**Problem to work on:**
If a record holds a picture, leave the picture out; return everything else exactly.

Stored data: Begin

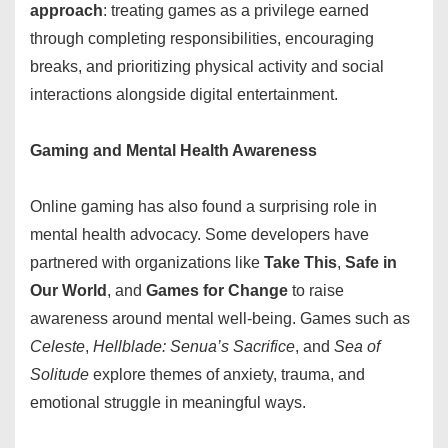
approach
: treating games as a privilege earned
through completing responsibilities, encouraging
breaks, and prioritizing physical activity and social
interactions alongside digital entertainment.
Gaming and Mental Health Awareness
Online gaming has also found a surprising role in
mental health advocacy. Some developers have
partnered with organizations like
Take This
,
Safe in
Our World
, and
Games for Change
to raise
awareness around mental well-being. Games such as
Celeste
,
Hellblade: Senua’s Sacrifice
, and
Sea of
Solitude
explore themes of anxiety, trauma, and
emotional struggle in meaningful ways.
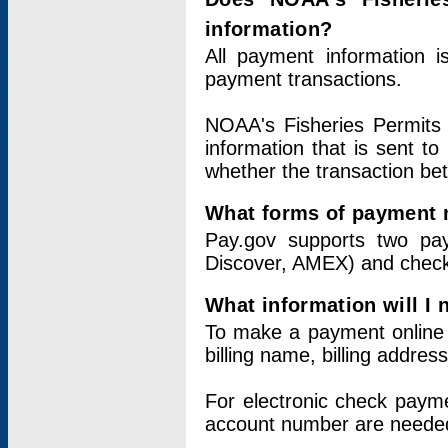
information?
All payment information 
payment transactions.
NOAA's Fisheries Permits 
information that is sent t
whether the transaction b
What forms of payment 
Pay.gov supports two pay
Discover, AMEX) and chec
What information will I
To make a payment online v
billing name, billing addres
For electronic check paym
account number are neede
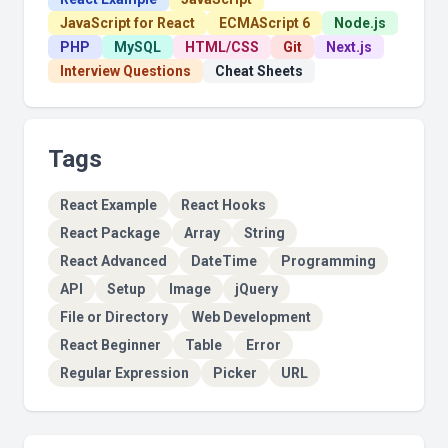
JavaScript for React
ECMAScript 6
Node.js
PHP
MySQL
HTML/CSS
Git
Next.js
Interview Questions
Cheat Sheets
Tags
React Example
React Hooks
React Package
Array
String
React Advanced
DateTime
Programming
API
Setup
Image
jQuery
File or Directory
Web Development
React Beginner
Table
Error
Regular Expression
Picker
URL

Stored data: End

**Your response:**
approach
: treating games as a privilege earned
through completing responsibilities, encouraging
breaks, and prioritizing physical activity and social
interactions alongside digital entertainment.
Gaming and Mental Health Awareness
Online gaming has also found a surprising role in
mental health advocacy. Some developers have
partnered with organizations like
Take This
,
Safe in
Our World
, and
Games for Change
to raise
awareness around mental well-being. Games such as
Celeste
,
Hellblade: Senua’s Sacrifice
, and
Sea of
Solitude
explore themes of anxiety, trauma, and
emotional struggle in meaningful ways.
information?
All payment information 
payment transactions.
NOAA's Fisheries Permits 
information that is sent t
whether the transaction b
What forms of payment 
Pay.gov supports two pay
Discover, AMEX) and chec
What information will I
To make a payment online v
billing name, billing addres
For electronic check paym
account number are neede
JavaScript for React
ECMAScript 6
Node.js
PHP
MySQL
HTML/CSS
Git
Next.js
Interview Questions
Cheat Sheets
Tags
React Example
React Hooks
React Package
Array
String
React Advanced
DateTime
Programming
API
Setup
Image
jQuery
File or Directory
Web Development
React Beginner
Table
Error
Regular Expression
Picker
URL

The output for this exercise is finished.